Ariel Center for
Policy Research

A JOURNAL OF POLITICS AND THE ARTS

 

NATIV  Volume Sixteen   Number 4-5 (93-94)  ■  Sep. 2003 ■ Elul 5763 ■ Ariel Center for Policy Research

 

SYNOPSIS

 

 

Contemporary Polish Poetry:
A Short Anthology

Philip Rosenau

The article is the author’s personal stroll through some of the main streets of the contemporary Polish poetry, intended to show its breadth and unique scope. On purpose he has excluded in this stroll the “grand trio”: Milosh, Herbert and Szymburska. It is when the tallest trees are removed that one gets a panoramic view of the landscape. The author, Professor of Mathematics at Tel Aviv University, left Poland over 45 years ago at the age of 10, and has “discovered” contemporary Polish poetry which, of course, is completely different from the sounds of childhood nurseries, in a second-hand bookstore in Manhattan. Poems by one Zbigniew Herbert, translated by Milosh with an afterword by Brodski, were like a burst of a super-nova in dark skies. They marked for him a beginning of a long personal journey into contemporary Polish poetry, of which translation of Polish poetry plays an important part.

One of the topics he muses over in the article is the unique cultural climate prevailing in Poland after World War II. On one hand there was a communist repression, which no matter how bad, was still very mild when compared with the one going on in the Soviet Union.
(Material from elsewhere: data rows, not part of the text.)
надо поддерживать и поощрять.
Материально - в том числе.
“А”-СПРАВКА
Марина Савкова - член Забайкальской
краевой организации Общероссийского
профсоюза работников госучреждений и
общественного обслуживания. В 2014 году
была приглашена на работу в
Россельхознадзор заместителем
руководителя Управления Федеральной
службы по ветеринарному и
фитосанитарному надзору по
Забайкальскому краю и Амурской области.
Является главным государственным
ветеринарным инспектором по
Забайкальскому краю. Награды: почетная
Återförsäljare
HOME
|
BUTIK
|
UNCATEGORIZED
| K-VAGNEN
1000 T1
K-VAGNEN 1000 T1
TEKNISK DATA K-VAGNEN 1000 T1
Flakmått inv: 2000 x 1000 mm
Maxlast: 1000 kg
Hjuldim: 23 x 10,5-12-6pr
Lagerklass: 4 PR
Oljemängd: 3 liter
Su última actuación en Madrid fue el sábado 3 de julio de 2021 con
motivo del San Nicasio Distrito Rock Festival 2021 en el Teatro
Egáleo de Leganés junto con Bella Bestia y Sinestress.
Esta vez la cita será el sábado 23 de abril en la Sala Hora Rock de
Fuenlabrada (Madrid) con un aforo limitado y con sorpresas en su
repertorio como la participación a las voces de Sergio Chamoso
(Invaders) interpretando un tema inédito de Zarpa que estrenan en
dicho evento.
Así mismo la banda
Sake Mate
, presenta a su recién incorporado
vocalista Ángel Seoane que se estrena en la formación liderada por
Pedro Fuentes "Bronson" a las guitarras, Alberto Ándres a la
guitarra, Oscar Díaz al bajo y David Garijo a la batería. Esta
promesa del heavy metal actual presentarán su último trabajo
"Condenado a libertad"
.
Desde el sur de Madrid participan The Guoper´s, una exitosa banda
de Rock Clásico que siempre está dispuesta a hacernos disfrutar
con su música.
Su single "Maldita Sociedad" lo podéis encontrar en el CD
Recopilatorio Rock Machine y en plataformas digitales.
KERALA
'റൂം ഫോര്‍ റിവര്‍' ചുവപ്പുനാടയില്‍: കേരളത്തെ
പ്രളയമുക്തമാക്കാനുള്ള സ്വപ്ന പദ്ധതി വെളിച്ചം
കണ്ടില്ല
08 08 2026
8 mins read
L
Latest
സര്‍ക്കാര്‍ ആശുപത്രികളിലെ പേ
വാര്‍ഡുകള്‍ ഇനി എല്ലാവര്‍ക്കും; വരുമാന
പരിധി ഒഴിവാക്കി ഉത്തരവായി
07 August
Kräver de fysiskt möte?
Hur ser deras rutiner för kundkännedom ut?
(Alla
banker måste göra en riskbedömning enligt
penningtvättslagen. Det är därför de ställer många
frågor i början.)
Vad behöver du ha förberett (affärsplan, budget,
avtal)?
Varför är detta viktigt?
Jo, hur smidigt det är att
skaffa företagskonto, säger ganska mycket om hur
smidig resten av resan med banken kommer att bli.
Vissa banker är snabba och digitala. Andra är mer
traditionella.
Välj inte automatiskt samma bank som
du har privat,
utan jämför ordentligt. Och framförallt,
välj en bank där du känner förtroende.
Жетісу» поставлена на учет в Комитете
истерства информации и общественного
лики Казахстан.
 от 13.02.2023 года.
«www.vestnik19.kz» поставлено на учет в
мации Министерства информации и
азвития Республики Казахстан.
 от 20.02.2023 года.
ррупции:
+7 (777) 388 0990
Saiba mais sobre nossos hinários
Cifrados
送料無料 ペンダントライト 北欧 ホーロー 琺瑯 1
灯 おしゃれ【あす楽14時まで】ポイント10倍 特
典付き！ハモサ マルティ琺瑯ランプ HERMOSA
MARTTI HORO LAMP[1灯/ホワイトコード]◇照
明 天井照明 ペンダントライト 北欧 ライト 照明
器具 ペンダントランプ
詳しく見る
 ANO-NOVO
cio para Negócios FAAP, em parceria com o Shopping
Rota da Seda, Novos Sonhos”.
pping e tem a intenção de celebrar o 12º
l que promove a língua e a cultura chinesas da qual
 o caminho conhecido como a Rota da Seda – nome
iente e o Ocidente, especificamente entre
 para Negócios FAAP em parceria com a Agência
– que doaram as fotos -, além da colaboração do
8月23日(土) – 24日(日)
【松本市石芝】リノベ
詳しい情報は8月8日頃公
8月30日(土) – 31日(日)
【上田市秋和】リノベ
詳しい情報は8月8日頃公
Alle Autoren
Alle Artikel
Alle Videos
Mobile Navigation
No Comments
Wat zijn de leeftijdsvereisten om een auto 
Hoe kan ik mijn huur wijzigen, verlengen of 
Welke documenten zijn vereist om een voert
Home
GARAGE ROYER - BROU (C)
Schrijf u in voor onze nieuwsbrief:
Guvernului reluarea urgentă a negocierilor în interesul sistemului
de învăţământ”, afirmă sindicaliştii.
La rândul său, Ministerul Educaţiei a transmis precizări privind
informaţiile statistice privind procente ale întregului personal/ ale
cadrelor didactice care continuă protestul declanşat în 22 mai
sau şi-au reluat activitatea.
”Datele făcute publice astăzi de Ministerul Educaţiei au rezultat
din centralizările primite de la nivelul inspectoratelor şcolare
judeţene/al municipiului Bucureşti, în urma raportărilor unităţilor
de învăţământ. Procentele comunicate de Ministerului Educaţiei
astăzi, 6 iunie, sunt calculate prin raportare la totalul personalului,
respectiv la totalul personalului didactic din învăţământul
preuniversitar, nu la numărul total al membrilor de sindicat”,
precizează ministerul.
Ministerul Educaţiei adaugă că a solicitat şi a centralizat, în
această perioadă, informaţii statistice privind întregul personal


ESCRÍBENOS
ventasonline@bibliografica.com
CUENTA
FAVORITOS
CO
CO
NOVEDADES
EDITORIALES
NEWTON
But, since Poland was a free country prior to the war, old cultural and literary traditions were very much alive and could not be easily eradicated by the new regime. The amalgamation of the old traumas and traditions with new ones created a set-up that soon was to beget unique results. Since the mid 1950s, the central stage of Polish poetry was taken by a new generation of poets who, when the war started, were still teenagers, and thus, although badly impacted upon, were not crippled by its events. What has become an essential trademark of this generation was not a hope for quick victory or any victory for that matter, but a preservation of human dignity in spite of the relentless acoustic pollution induced by the communist propaganda that threatened to contaminate irrevocably the language. Ten years of literary activity – from the mid 1950s through to the mid 1960s – resulted in a body of literature of which any nation would be proud.

The enhanced Communist repression since the late 1960s and voluntary and even more so, involuntary, emigration of many poets to the West, has transformed the literary landscape from being uniquely Polish into an all-European affair. The result of this transformation is that the poetry written in the last 20 years or so, although as good as any, no longer carries the unique Polish characteristics which gave it its former uniqueness.

The presented translation includes poems by Rozewich, Twardowski, Bursa and Zagajewski.